Government targets academic critics of COVID-19 response

Two Chinese academics are under investigation by their universities and a third has been arrested in recent weeks for criticising the handling of the coronavirus outbreak and lockdown in China. COVID-19 originated in Wuhan, in China’s central Hubei province, at the end of last year. 

Legal scholar Zhang Xuezhong was seized from his home in Shanghai by police on 10 May after he posted an open letter on social media the day before, addressed to National People’s Congress (NPC) deputies saying the outbreak and spread of the COVID-19 epidemic was a good illustration of backward Chinese governance and called on NPC members to draft a new constitution. He included his own draft proposal for a new constitution describing the current national constitution as “fake”.

The NPC is due to open its annual meeting on 22 May after being postponed from March.

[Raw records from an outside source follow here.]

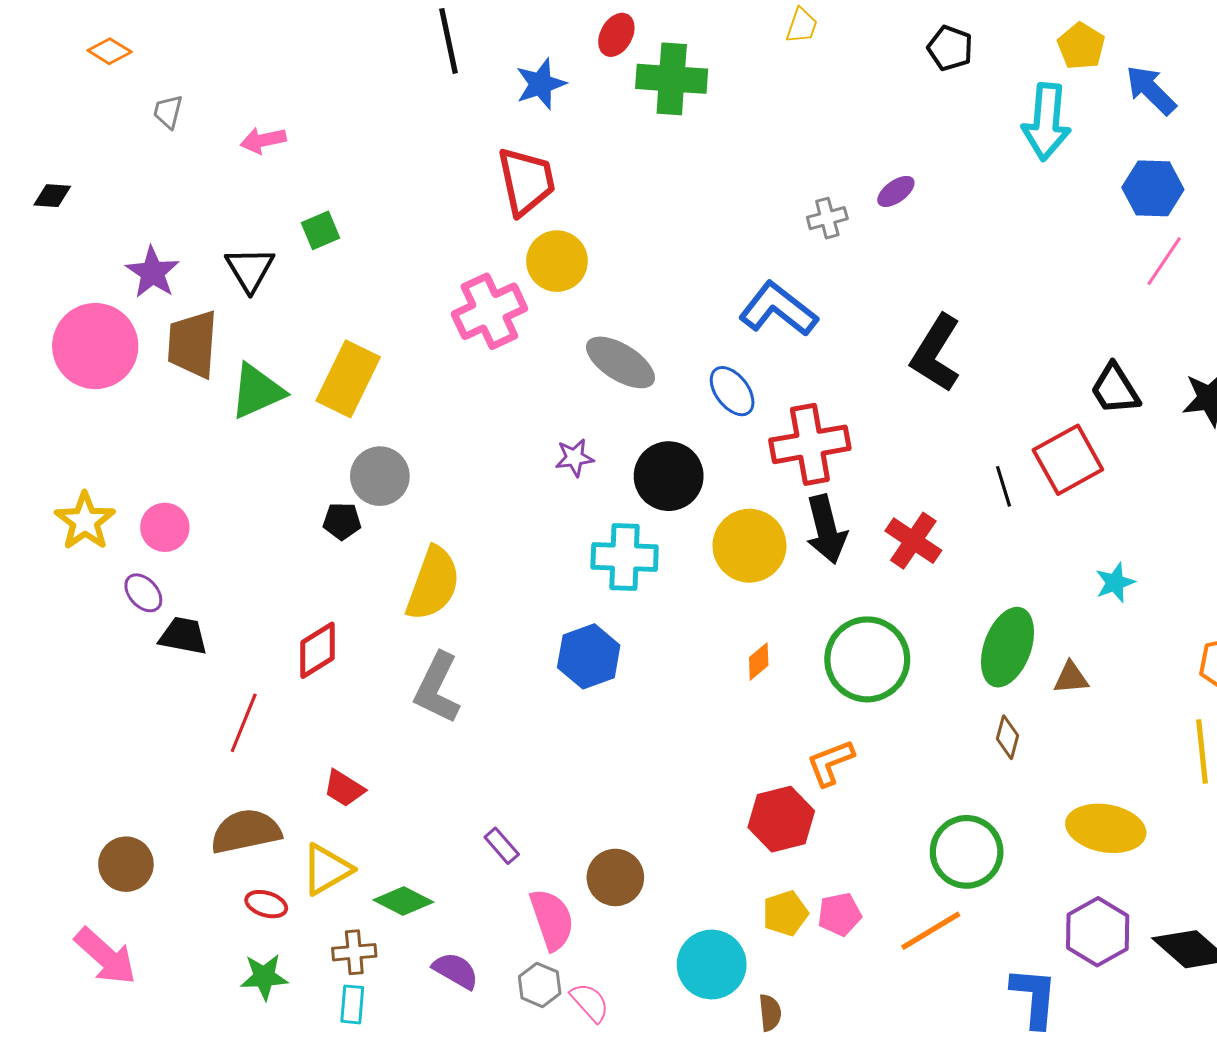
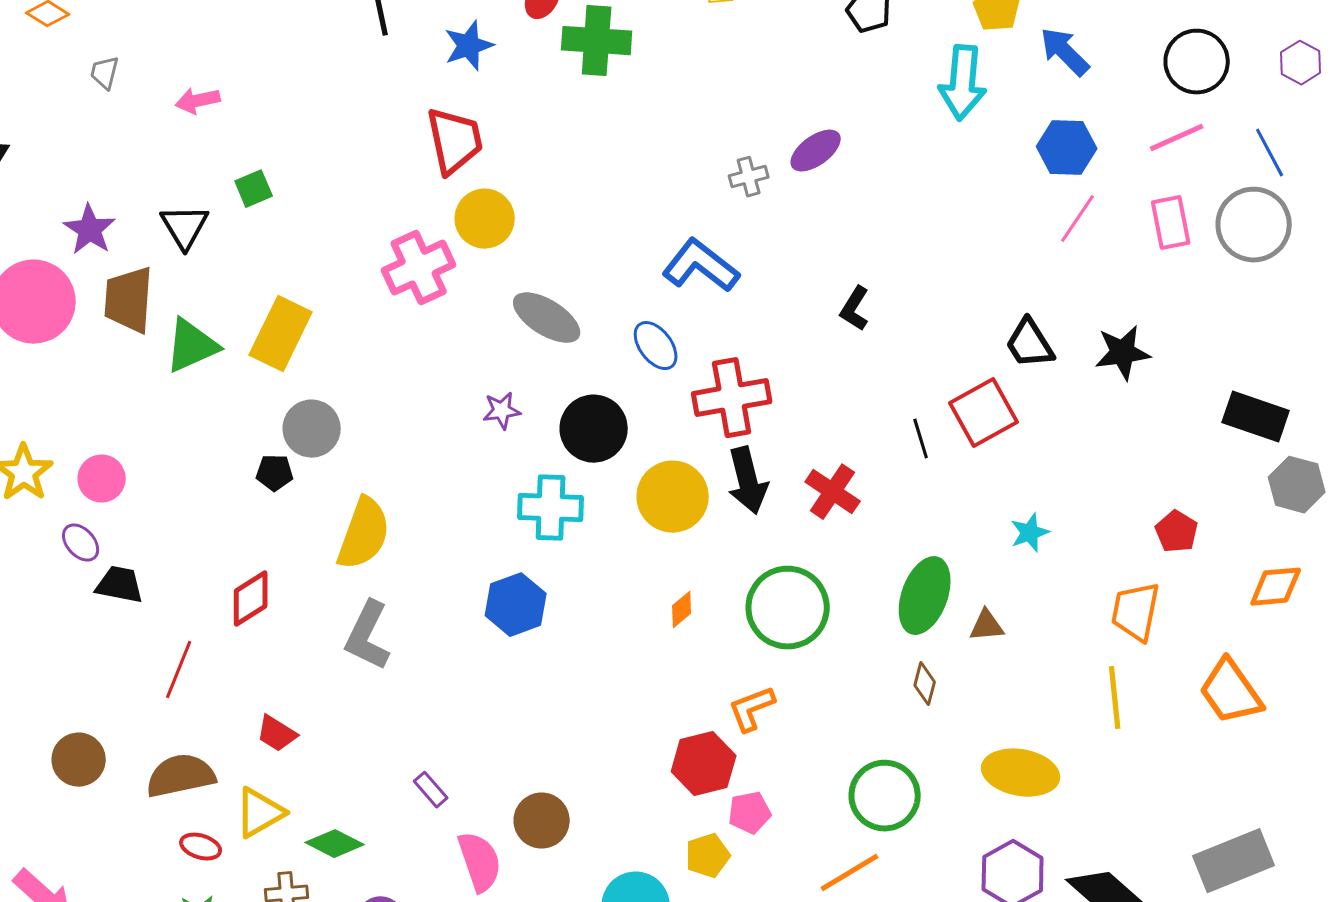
purple ellipse: (896, 191) -> (816, 151), size x1.4
black L-shape: (936, 353) -> (855, 309), size x0.6
brown circle: (126, 864) -> (79, 760), moved
pink pentagon: (840, 914) -> (750, 813), moved

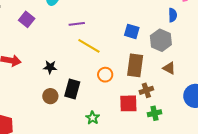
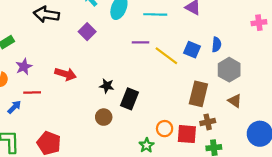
blue semicircle: (173, 15) -> (216, 45), moved
blue square: (132, 31) -> (192, 50), moved
yellow line: (89, 46) -> (166, 56), moved
orange circle: (105, 75) -> (165, 129), moved
black rectangle: (72, 89) -> (129, 99), moved

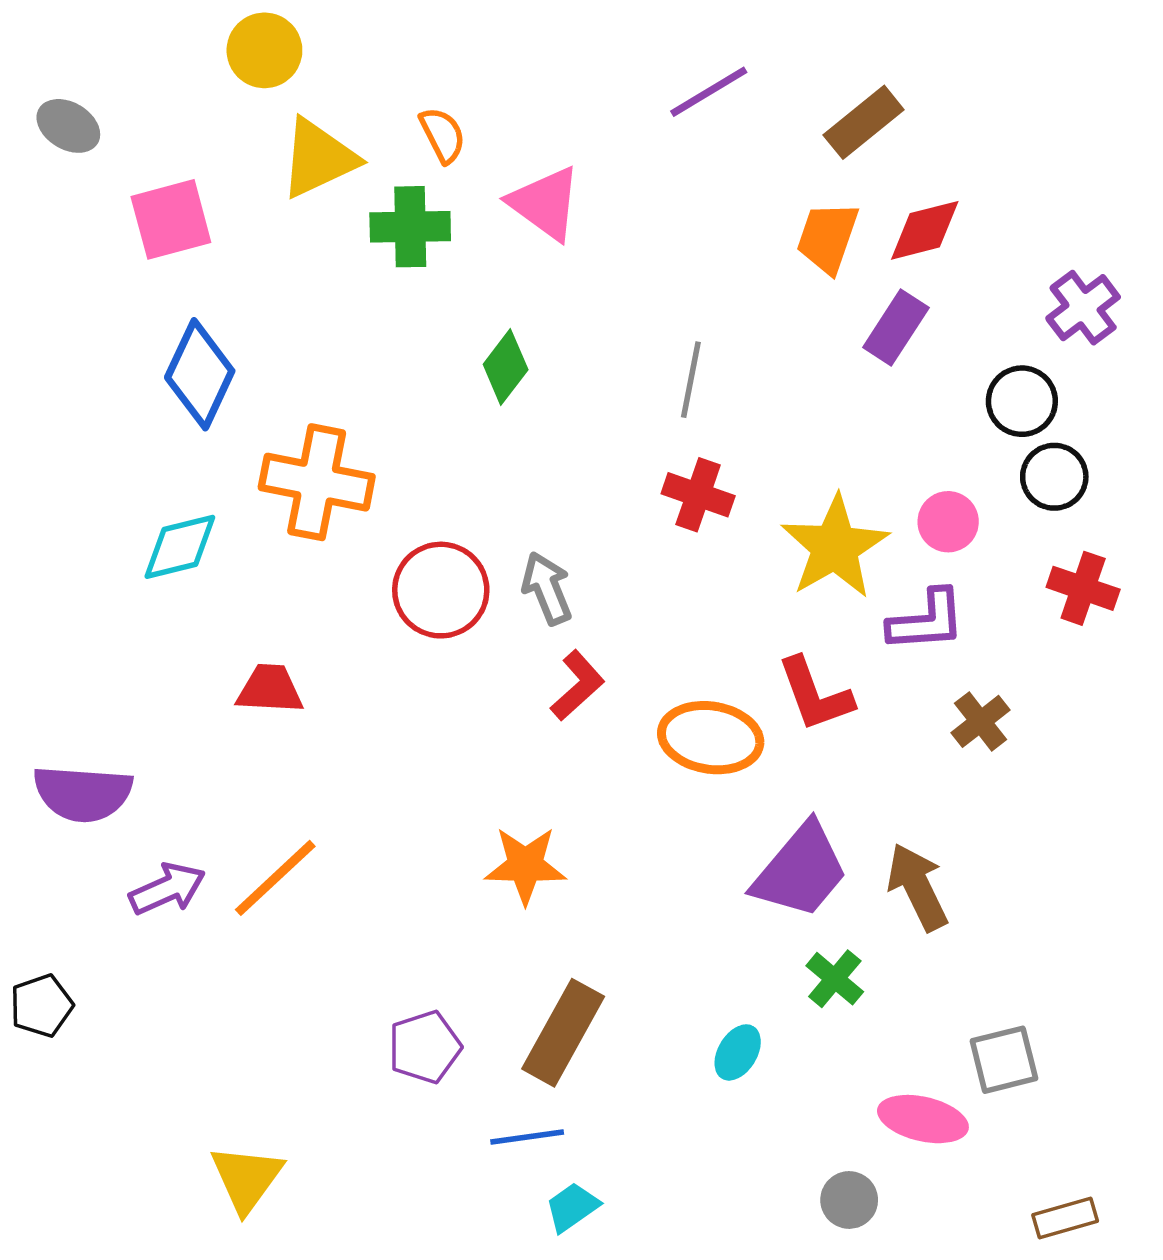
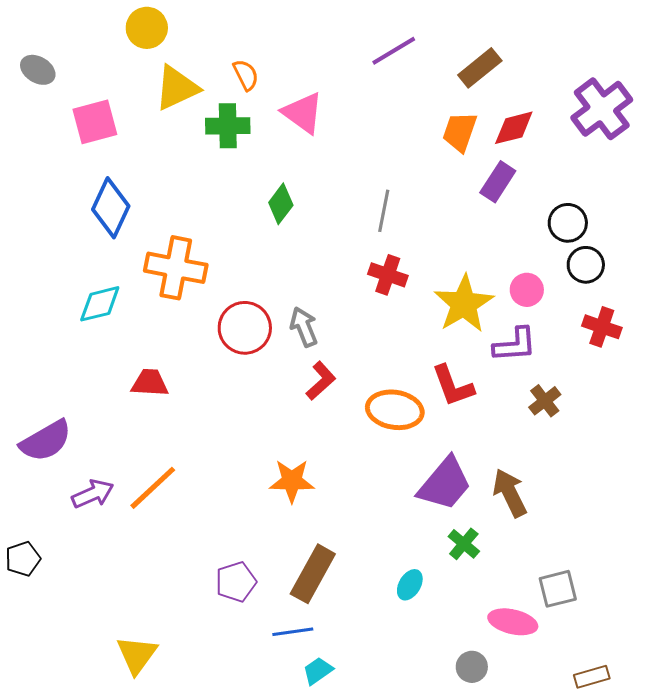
purple cross: (1083, 308) -> (602, 109), moved, size x1.5
purple semicircle: (83, 793) -> (46, 441), turned -34

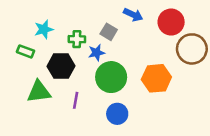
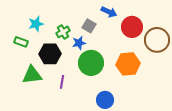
red circle: (171, 22) -> (132, 27), moved
green cross: (77, 39) -> (63, 32), turned -32
blue circle: (117, 114) -> (105, 100), moved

Zhang was reportedly released the following day, although the conditions of his release are still unclear. 

Referring to Li Wenliang, a Wuhan ophthalmologist who alerted alumni and colleagues to the emergence of the virus in late December, and who was accused by police of making false statements, Zhang had written in his letter: “Twenty-two days before the [lockdown] in the city, Wuhan was still investigating and punishing citizens who had disclosed the epidemic, including Dr Li Wenliang … showing how tight and arbitrary the government’s suppression of society is.”

Since first being reported in Wuhan in late December, the coronavirus has infected over 4.1 million people globally, killing more than 282,000. In China there have been almost 83,000 officially confirmed coronavirus cases – 67,800 of them in Hubei province and officially around 4,600 deaths, 3,212 in Hubei. 

Li, who died of COVID-19 on 7 February, was posthumously declared a hero by the authorities after a huge public backlash in China. But other health workers, civil society activists, journalists, lawyers and academics have been targeted since then to silence criticism of the government’s approach. Some journalists have been forcibly ‘quarantined’ to prevent them gathering information, rights groups said. 

Scholar Zhang’s letter said the Chinese political system had resulted in a lack of transparency and scrutiny. Zhang said the way government handled this prevented independent voices from the medical field, as well as the media, from providing more information to the public about the dangers of the coronavirus.

Zhang, who teaches an online constitutional class, was removed from his teaching post at East China University of Political Science and Law in 2013 after writing critically about China’s constitution. He was expelled from the faculty four months later. The university accused him of “forcibly spreading his political views to the school staff and teachers, and also using his position to spread his political views among students”. 

State media has referred to a university notice as saying Zhang’s book New Common Sense: The nature and consequences of one-party dictatorship was published on the university platform.

Fang Fang supporters investigated

Other academics have been investigated by police and their universities in the past few weeks for expressing support for respected Chinese author Wang Fang, who writes as Fang Fang and whose popular ‘Wuhan Diary’ on life in the city during the outbreak has been critical of the government in handling the crisis. 

Fang Fang maintains in her writings that abuse of power by the authorities and social injustice prevented rapid and effective action against the coronavirus. She says the real heroes in the fight against the pandemic are the people stuck at home, as well as doctors, nurses and volunteers.

Hubei University said on 26 April that it was investigating Liang Yanping, a professor of language and literature at the university, for supporting Fang Fang’s work on social media.

“Fang Fang’s writing is human-centred, for the people, and for humanitarianism and humanism,” Liang wrote in an article titled “Fang Fang is facing the shock head-on”.

According to official media, Hubei University previously said Liang was investigated for her “anti-government” comments published in previous years.

At the end of April, Hainan University started an investigation into Wang Xiaoni, a retired professor and poet who had posted support for Liang’s remarks on social media. Wang was reportedly under investigation already for publishing “improper” online comments in support of Hong Kong protesters posted at the time of the Hong Kong Umbrella Movement protests in 2014.

Chen Zhaozhi, another retired professor, of the University of Science and Technology Beijing, who also expressed support of Fang Fang’s views, was arrested by Beijing police on 14 April and charged with “picking quarrels and stirring up trouble”, a vague charge often used against non-violent critics of the government. 

Chen had made comments during an online debate about the origin of the coronavirus pandemic, saying it should be described as a “Chinese Communist Party virus”.

Haidian District police initially criminally detained Chen for “fabricating and deliberately disseminating fake information” on 11 March but changed the charge after formally arresting him, according to rights group Chinese Human Rights Defenders.  

The detentions and investigations of academics comes amid a nationwide backlash, both by nationalistic netizens seeking to malign and undermine government critics, and by law enforcement. 

A surge in online calls for freedom of speech in February and more transparency about the coronavirus triggered by the death of Dr Li Wenliang, have largely died down, an indication of swift censorship, activists said.